Start of Block

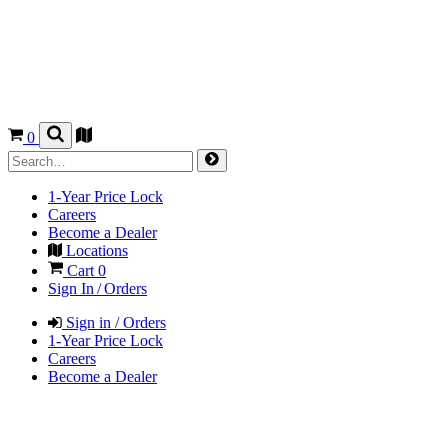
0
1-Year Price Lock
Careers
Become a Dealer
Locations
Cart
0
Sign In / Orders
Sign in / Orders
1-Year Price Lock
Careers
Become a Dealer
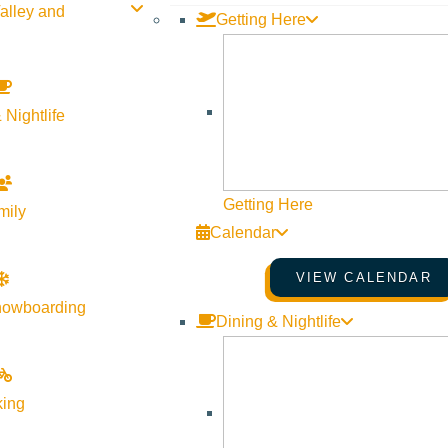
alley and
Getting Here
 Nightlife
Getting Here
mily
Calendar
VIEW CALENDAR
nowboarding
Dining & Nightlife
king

End of Block
Start of Block

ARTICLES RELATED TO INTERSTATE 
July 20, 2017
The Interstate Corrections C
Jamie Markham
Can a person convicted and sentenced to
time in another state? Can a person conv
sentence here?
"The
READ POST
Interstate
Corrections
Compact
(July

End of Block
Start of Block

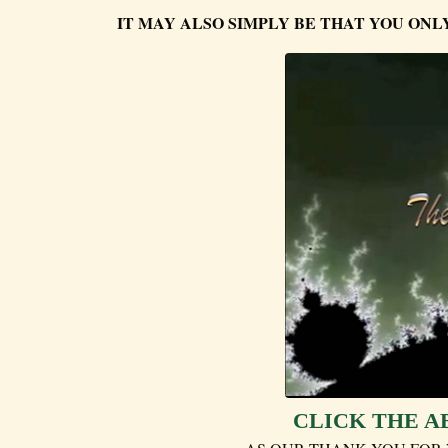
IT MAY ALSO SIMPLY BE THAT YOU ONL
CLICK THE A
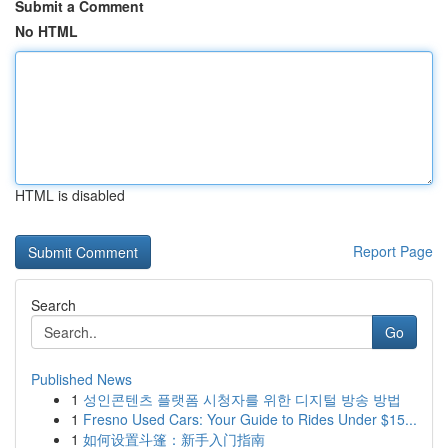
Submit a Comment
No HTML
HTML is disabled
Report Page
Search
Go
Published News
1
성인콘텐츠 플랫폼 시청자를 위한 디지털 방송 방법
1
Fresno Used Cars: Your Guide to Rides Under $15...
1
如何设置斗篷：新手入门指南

End of Block

What you should do :: Looking at the data above, count the lines that contain the string "person" and give only the count.

Exercise output :: 2